■ **Activity**: Copy out all the lines of the data that hold the word "delaying".
Exercise data Start Marker
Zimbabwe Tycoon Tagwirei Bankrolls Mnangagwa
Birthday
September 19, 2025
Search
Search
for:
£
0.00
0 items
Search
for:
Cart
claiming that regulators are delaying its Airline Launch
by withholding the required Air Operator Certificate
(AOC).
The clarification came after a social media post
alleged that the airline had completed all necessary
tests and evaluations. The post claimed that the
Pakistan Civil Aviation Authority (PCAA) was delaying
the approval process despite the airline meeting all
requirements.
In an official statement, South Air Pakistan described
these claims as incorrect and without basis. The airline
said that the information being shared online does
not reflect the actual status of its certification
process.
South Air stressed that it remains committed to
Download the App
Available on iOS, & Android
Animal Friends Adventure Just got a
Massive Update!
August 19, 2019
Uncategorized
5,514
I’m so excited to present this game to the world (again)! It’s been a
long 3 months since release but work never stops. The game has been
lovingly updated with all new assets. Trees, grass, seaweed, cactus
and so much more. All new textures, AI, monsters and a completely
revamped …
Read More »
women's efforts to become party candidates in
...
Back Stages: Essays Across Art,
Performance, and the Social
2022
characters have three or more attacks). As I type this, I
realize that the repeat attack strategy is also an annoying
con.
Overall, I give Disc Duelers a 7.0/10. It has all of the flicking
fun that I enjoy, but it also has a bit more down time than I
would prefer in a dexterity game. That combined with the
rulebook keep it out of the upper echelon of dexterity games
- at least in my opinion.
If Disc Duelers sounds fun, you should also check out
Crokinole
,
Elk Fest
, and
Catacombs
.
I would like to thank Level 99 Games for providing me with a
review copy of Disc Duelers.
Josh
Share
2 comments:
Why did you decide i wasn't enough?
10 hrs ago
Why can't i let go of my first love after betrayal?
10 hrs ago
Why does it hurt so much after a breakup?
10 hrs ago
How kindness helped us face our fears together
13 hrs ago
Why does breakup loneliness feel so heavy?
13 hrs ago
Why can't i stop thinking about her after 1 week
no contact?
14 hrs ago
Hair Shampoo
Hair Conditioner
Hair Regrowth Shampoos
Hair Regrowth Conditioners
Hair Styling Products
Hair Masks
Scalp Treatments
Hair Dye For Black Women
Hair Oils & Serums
Exercise data End Marker
Exercise data Start Marker
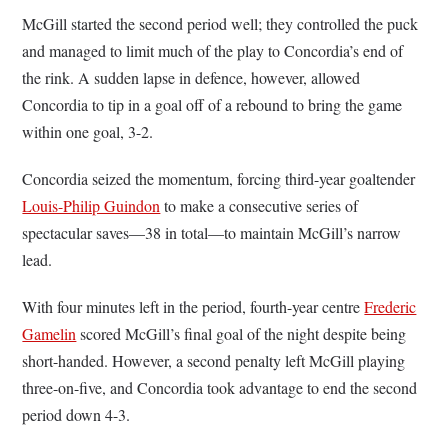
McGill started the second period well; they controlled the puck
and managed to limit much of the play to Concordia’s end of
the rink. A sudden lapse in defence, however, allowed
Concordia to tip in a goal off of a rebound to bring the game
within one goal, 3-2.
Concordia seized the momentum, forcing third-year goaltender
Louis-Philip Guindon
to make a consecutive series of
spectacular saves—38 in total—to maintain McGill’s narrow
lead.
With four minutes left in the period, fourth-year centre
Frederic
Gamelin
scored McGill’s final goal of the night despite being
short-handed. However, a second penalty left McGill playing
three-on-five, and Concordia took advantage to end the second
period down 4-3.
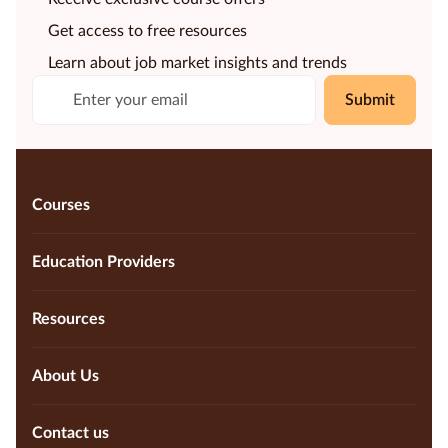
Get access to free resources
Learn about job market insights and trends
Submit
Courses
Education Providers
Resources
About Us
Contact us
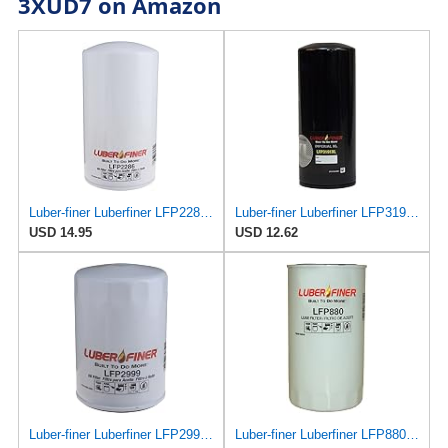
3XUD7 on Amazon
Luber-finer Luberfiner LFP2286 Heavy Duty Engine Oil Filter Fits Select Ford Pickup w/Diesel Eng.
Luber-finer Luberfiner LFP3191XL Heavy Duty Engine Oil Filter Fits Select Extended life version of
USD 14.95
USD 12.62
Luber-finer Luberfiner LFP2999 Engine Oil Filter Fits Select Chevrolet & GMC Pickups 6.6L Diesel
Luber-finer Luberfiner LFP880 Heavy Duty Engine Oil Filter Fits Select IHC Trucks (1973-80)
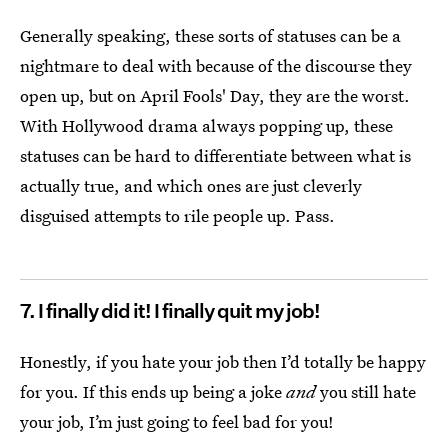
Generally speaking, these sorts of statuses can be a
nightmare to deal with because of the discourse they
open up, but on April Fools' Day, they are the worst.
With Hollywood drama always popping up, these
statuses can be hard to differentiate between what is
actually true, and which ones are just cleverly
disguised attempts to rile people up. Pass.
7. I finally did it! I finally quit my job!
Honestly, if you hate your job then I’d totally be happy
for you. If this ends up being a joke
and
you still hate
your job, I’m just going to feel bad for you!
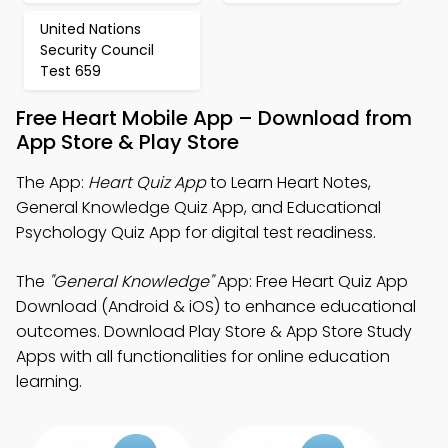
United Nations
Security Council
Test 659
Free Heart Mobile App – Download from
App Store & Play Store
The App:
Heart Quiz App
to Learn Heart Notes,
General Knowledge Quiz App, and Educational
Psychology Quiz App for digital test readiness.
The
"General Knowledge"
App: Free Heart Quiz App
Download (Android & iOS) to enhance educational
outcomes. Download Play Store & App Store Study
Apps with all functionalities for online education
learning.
Exercise data End Marker
■ **Solution to this exercise**:
claiming that regulators are delaying its Airline Launch
Pakistan Civil Aviation Authority (PCAA) was delaying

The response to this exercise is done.